小さな顔に、一重だけれど目は大きい。


自分でいうのもアレだけれど。


ぶっちゃけ、私は何だかんだでモテている分類の人だと思う。


ただし、特別そんなに綺麗というわけではない。


「あ。あれ、橋本君じゃない?」


放課後の中学校の校舎。とある教室から下を覗く。


あまり人の通らない花壇の前で、私の好きな人が知らない女の子と立っていた。


「橋本君、好きです……ッ。付き合って、くだしゃ、…っさいっ」


告白噛んじゃってる。
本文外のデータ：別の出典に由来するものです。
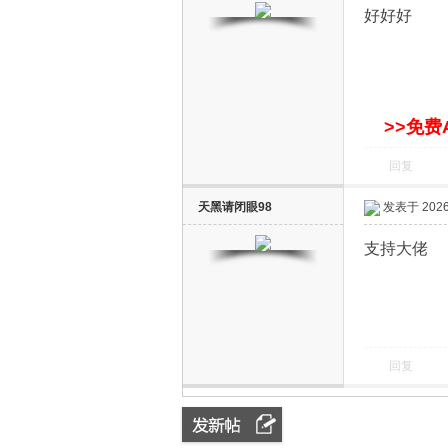
好好好
>>免费
回复
天黑请闭眼98
发表于 2026-
支持大佬
回复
緊張してるんだよね。


だって、彼は学校で恐らく人気が一番あるであろう王子様なのだから。


「あの子って、1年下の河野さんじゃない?可愛いって噂の」


「ふぅん」


私の友達はヒソヒソとどうでもいい情報をくれた。


確かに可愛いけど。そこまで、ピンと来ない。多分、私の方が上。


でも、私と橋本君が付き合ったとしても、ピンと来ない。


橋本君はそれほど、カッコよくて綺麗なのだ。


一応、モテてる私が言うのだから間違いはないでしょう?


数十秒後、予想通り河野さんは泣きながら、どこかへと走り去っていった。


「…………私、帰るわー」


ちょうど、未提出の数学のプリントが完成し、何もすることがない私は帰ることにした。


その前に職員室に寄って、北後先生に提出しなきゃ。


職員室に寄って、足を踏み出した。


途中、私は息を飲んだのを今でも覚えている。


静かな空気に、私が今だかつて聞いたことのない柔らかい彼の声。


その時は、ちょうど下駄箱の前だった。







「あぁ、そうだな。今度、二人で行こうな美沙」













柔らかな声。


いつもと違った口調。


愛しげに細まる飴色の瞳。



“美沙"。





それが彼の好きな人だろう。


初めて見る彼の表情。


私は、電話越しにいる“美沙"さんが羨ましいなぁと思った。










Fin.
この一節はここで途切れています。